一難去って、また一難。とは正に今の状況を言うのだろう。
必死の攻防戦の末に桜月と同化した岡田似蔵をどうにか倒し、同じように艦内に潜入した新八達万事屋メンバー並びにヅラ、基桂小太郎。
そして銀時と共に潜入した後にはぐれてしまった鉄子と合流を果たし、後はこの艦からどうやって脱出するか、それをこれから考えようとしていた正にそんな時によりにもよって一番会いたくない奴に出会ってしまった。
高杉晋助―――
鬼兵隊の総統であり、銀時や桂と同じ攘夷戦争を戦い抜いた男。
その高杉が今こうして一同の前に立ちはだかるように姿を現した。
「どうした? 鳩が豆鉄砲を食ったみてぇな顔しやがって。そんなに俺に会ったのが驚きの事なのか?」
皮肉がかった物言いをしながらも、奴から放たれる異様な気迫に誰もが金縛りでもあったかの様な感覚を感じた。
銀時や桂の両者の額から冷や汗が流れ落ちる。
二人でさえこの有様だ。
神楽や新八など気迫に押され思わず得物を手に取り構え出している。
鉄子に至っては真っ青な顔になってしまっていた。
それだけこの男が放つ気迫と言うべきか。
むしろ殺気と言うのだろうか。
例えるならば、鋭利な刃を喉元に突き付けられたのと同じ感覚を覚えた。
そんな気迫を放つ男に誰が好意的な印象を抱くだろうか?
いや、居る筈がない。
絶対にない―――
「あれ、おじさんどうしたの?」
ただ一人、なのはを除いては・・・だが。
「おまっ、何親しげに話してんだ!?」
一同の視線がなのはと高杉の間を泳ぐ。
高杉が此処に現れたのも驚愕だが、何よりもそんな高杉と親し気に言葉を発するなのはに驚かされた。
「お前、こいつが誰か知ってんのか?」
「知ってるよ。私昨日おじさんと一緒に居たもん」
「なんだと・・・」
途端に銀時の視線が高杉に向かう。
その視線には怒りすら篭められていた。
「てめぇ・・・こいつに何しやがった?」
「何かした・・・と言ったらどうするんだ?」
「―――!!」
言葉を発する事なく、銀時は手に持っていた白夜を強く握りしめ、高杉目掛けて切り掛かっていった。
「ちょっ、お父さんストップストップ!!」
脱兎の如く飛び掛かる銀時の襟首を掴み地面に叩きつけるのは若干9歳の女の子。
そんな子に叩きつけられるとはお笑いならば爆笑必死な光景でしょうなぁ。
「ったたた・・・鼻打った! マジで鼻打った・・・ってか、何すんだよこらぁ!」
「それはこっちのセリフだよ! お父さんおじさんに何切り掛かってるの?」
「お前なぁ、こいつを見てまだ分からねぇのか? こいつは俺たちの敵なんだよ! そこに居るヅラよりも遥かにヤバい奴なんだよ! 言うなれば俺たちの倒すべき相手、ラスボスなんだよ分かるか?」
真っ赤になった鼻を抑えながら涙目を浮かべつつ熱弁する銀時。その彼の熱意が彼女に伝わったのか、目の前でなのはは首を横に振りだした。

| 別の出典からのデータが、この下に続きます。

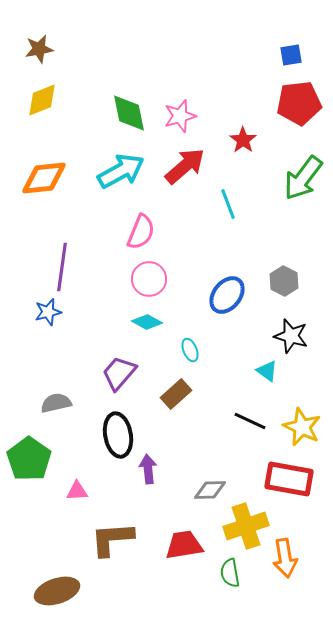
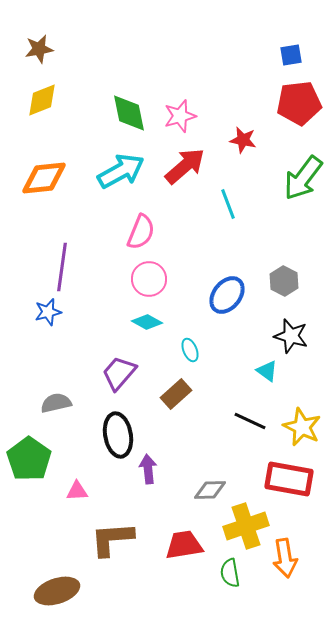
red star: rotated 24 degrees counterclockwise
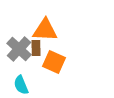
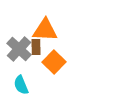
brown rectangle: moved 1 px up
orange square: rotated 20 degrees clockwise
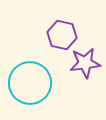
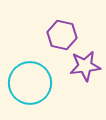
purple star: moved 3 px down
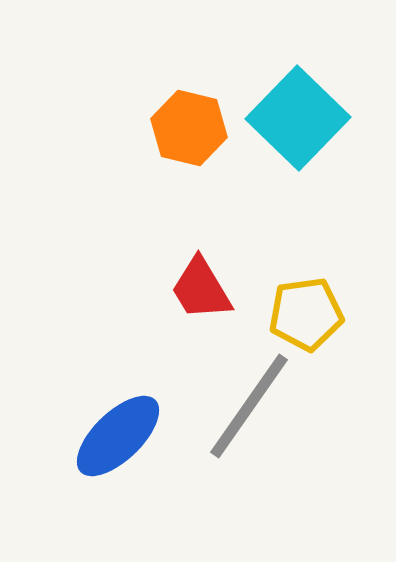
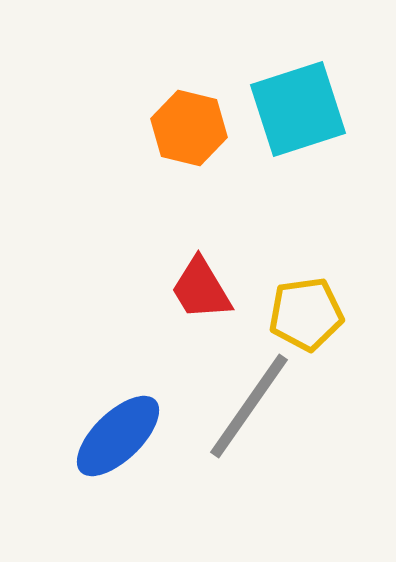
cyan square: moved 9 px up; rotated 28 degrees clockwise
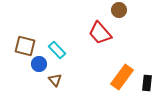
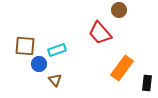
brown square: rotated 10 degrees counterclockwise
cyan rectangle: rotated 66 degrees counterclockwise
orange rectangle: moved 9 px up
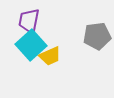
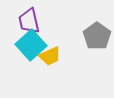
purple trapezoid: rotated 24 degrees counterclockwise
gray pentagon: rotated 28 degrees counterclockwise
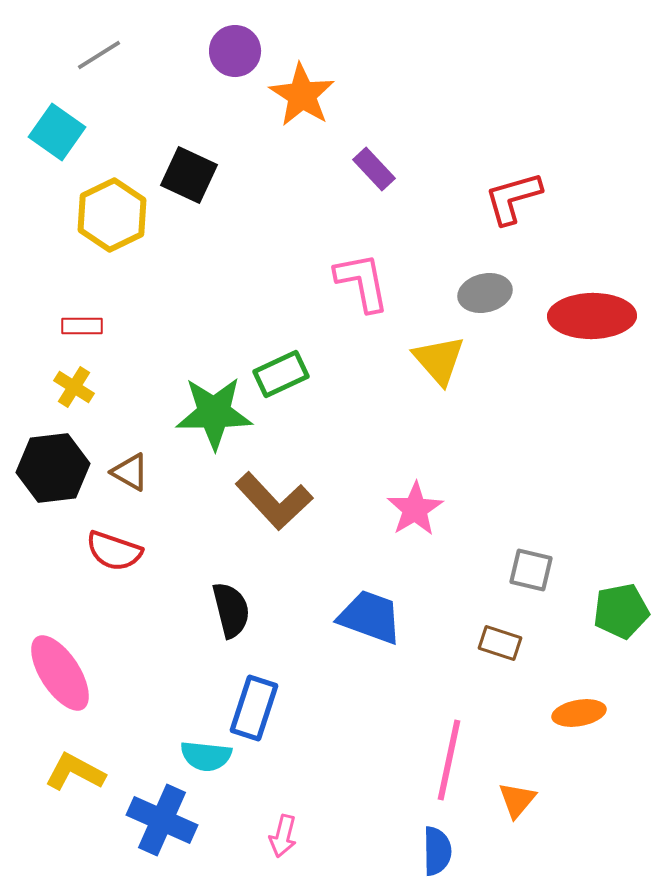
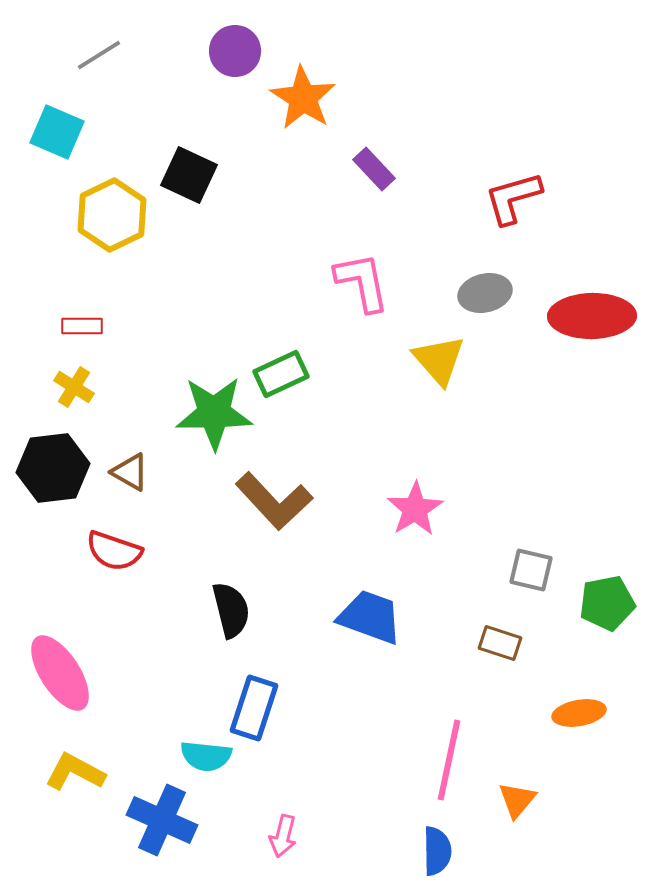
orange star: moved 1 px right, 3 px down
cyan square: rotated 12 degrees counterclockwise
green pentagon: moved 14 px left, 8 px up
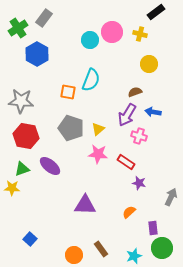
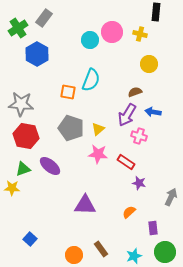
black rectangle: rotated 48 degrees counterclockwise
gray star: moved 3 px down
green triangle: moved 1 px right
green circle: moved 3 px right, 4 px down
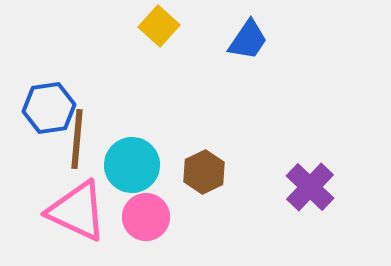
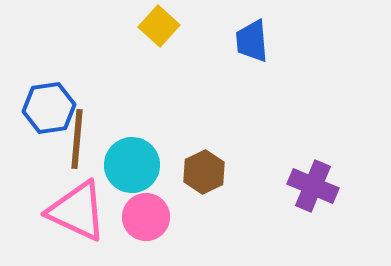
blue trapezoid: moved 4 px right, 1 px down; rotated 141 degrees clockwise
purple cross: moved 3 px right, 1 px up; rotated 21 degrees counterclockwise
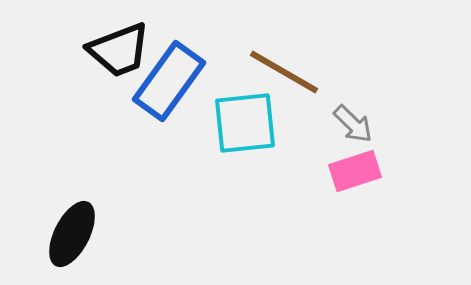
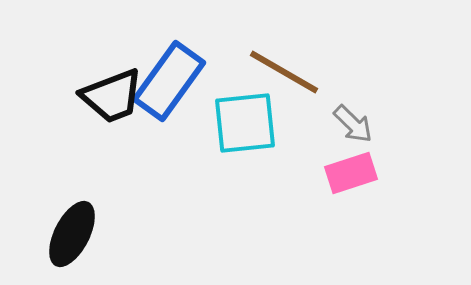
black trapezoid: moved 7 px left, 46 px down
pink rectangle: moved 4 px left, 2 px down
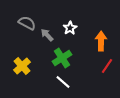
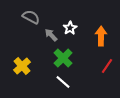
gray semicircle: moved 4 px right, 6 px up
gray arrow: moved 4 px right
orange arrow: moved 5 px up
green cross: moved 1 px right; rotated 12 degrees counterclockwise
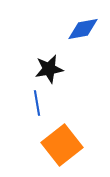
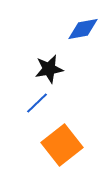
blue line: rotated 55 degrees clockwise
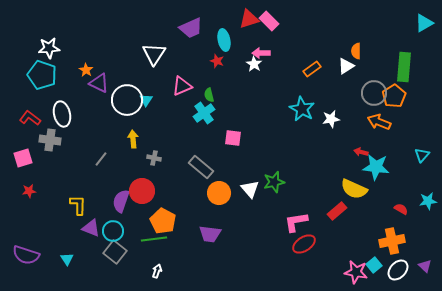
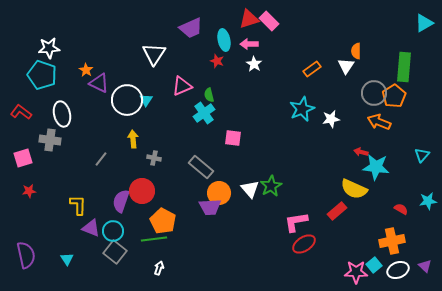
pink arrow at (261, 53): moved 12 px left, 9 px up
white triangle at (346, 66): rotated 24 degrees counterclockwise
cyan star at (302, 109): rotated 20 degrees clockwise
red L-shape at (30, 118): moved 9 px left, 6 px up
green star at (274, 182): moved 3 px left, 4 px down; rotated 15 degrees counterclockwise
purple trapezoid at (210, 234): moved 27 px up; rotated 10 degrees counterclockwise
purple semicircle at (26, 255): rotated 120 degrees counterclockwise
white ellipse at (398, 270): rotated 25 degrees clockwise
white arrow at (157, 271): moved 2 px right, 3 px up
pink star at (356, 272): rotated 10 degrees counterclockwise
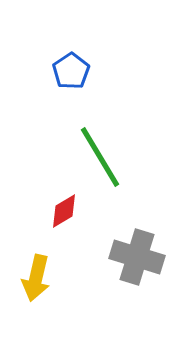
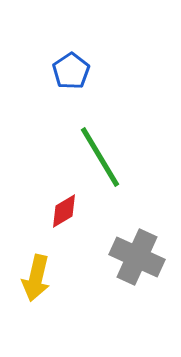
gray cross: rotated 8 degrees clockwise
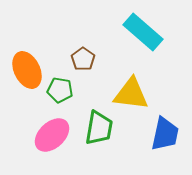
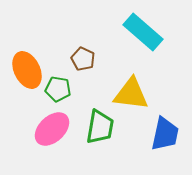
brown pentagon: rotated 10 degrees counterclockwise
green pentagon: moved 2 px left, 1 px up
green trapezoid: moved 1 px right, 1 px up
pink ellipse: moved 6 px up
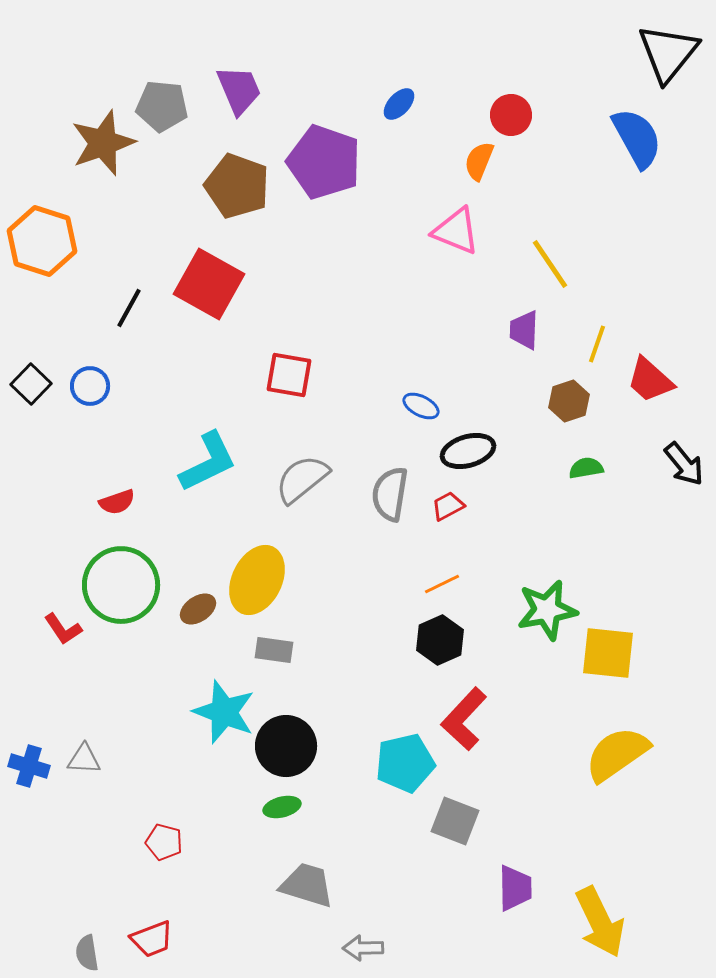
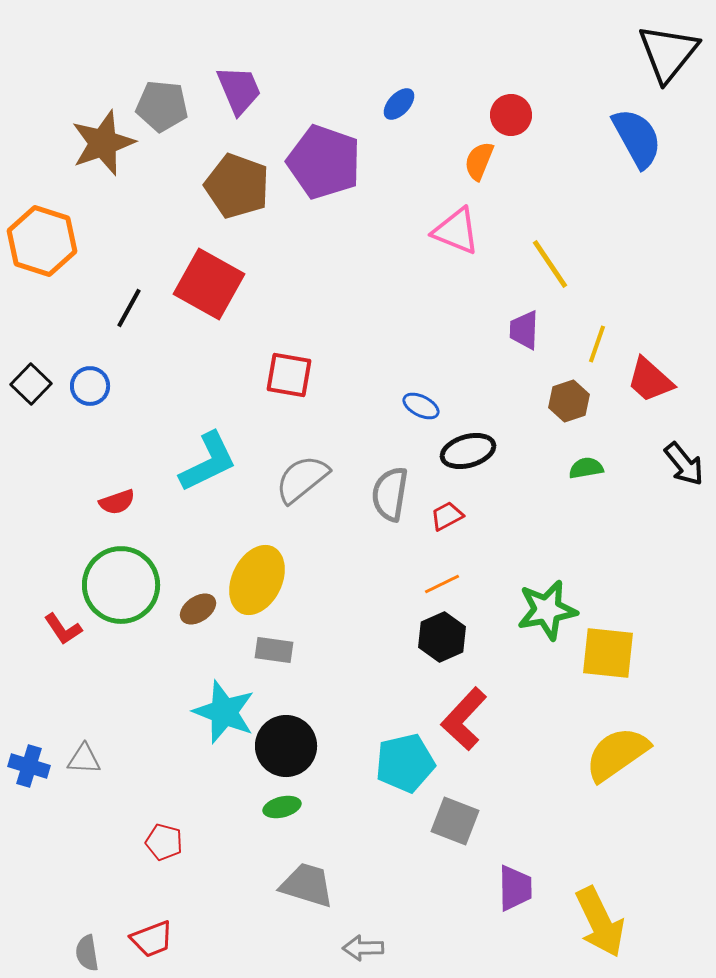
red trapezoid at (448, 506): moved 1 px left, 10 px down
black hexagon at (440, 640): moved 2 px right, 3 px up
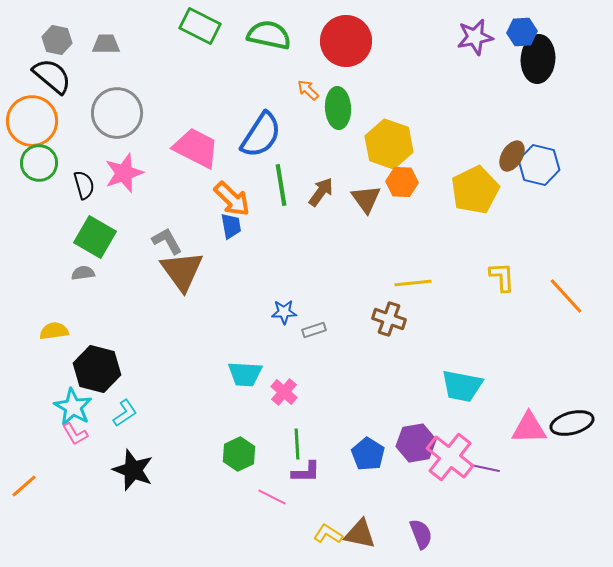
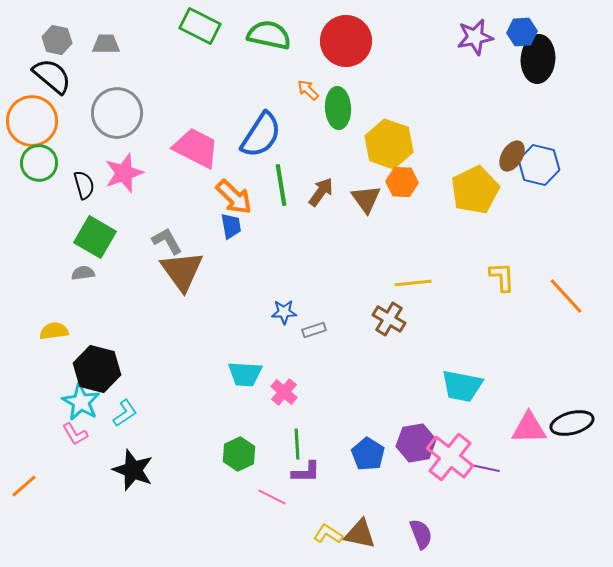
orange arrow at (232, 199): moved 2 px right, 2 px up
brown cross at (389, 319): rotated 12 degrees clockwise
cyan star at (73, 407): moved 8 px right, 5 px up
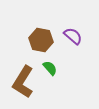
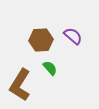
brown hexagon: rotated 15 degrees counterclockwise
brown L-shape: moved 3 px left, 3 px down
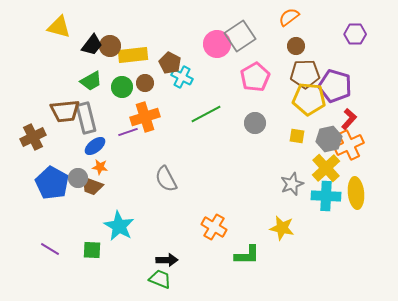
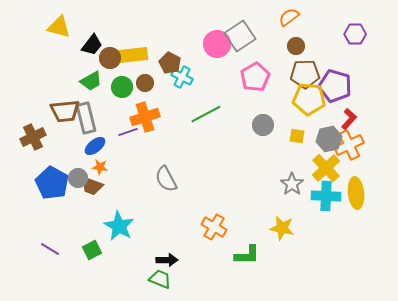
brown circle at (110, 46): moved 12 px down
gray circle at (255, 123): moved 8 px right, 2 px down
gray star at (292, 184): rotated 15 degrees counterclockwise
green square at (92, 250): rotated 30 degrees counterclockwise
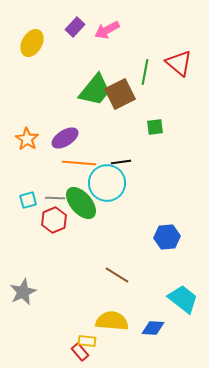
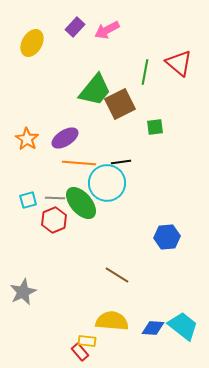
brown square: moved 10 px down
cyan trapezoid: moved 27 px down
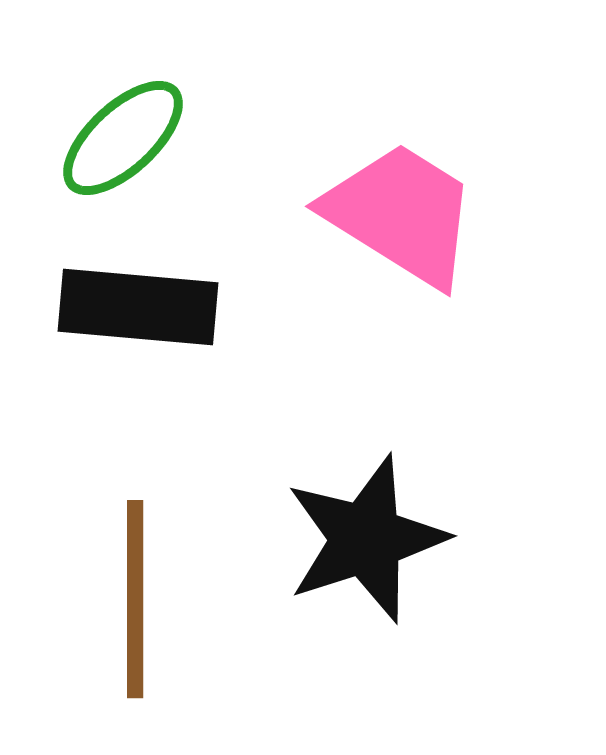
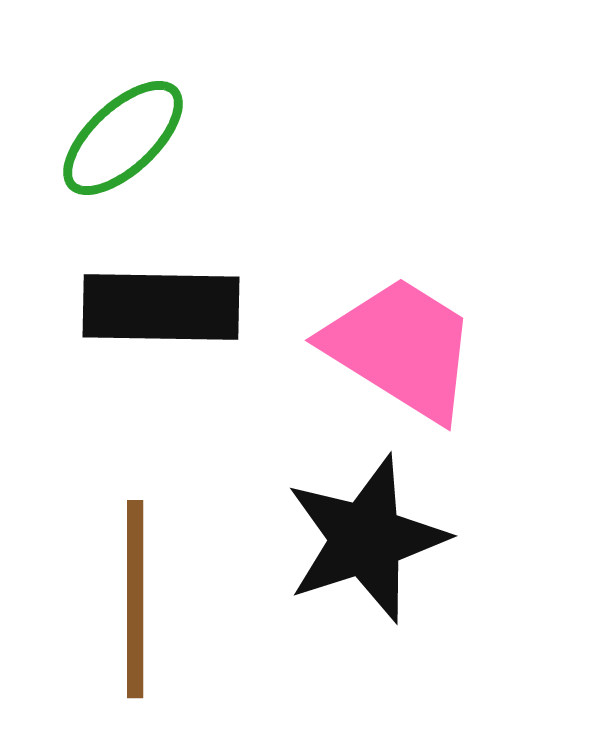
pink trapezoid: moved 134 px down
black rectangle: moved 23 px right; rotated 4 degrees counterclockwise
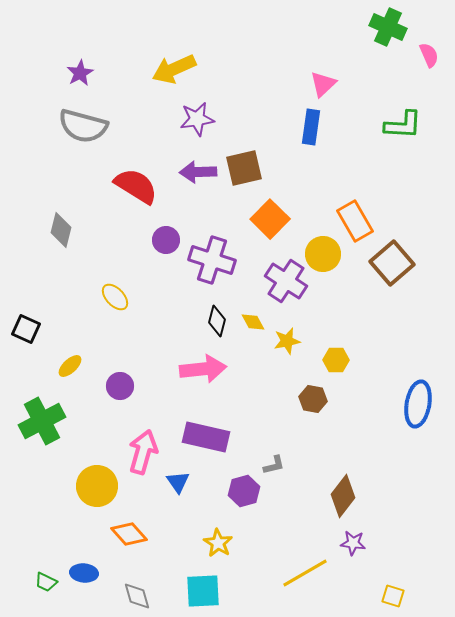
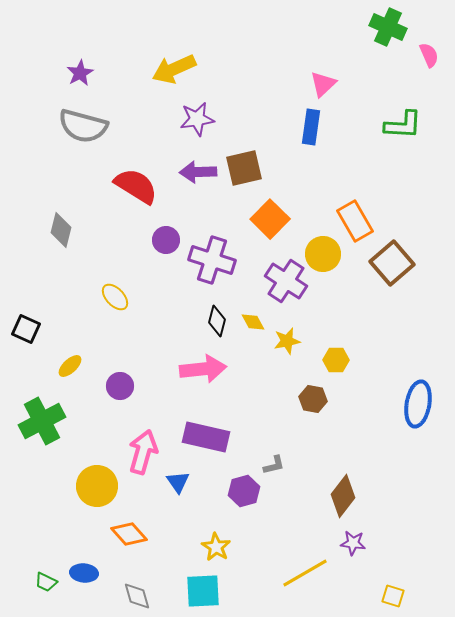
yellow star at (218, 543): moved 2 px left, 4 px down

「そんな訳ないよ。おじさんお父さんが言うような酷い人じゃないよ」
「あのなぁ、お前こいつの何が分かるってんだよ!」
「分かるよ。少なくともお父さんよりは出来た人だって事は分かるもん!」
「ふざけんな! こんな要注意人物より俺の方が出来てねぇってのか!? ないない、絶対ない! だって俺主人公だよ。主人公の俺がこんなサイコパスより酷いなんてあり得ないから」
よりにもよってなのはに言われた事が相当ショックだったらしい。高杉と言う危険人物を前にして銀時は頭を抱えてしまいたくなった。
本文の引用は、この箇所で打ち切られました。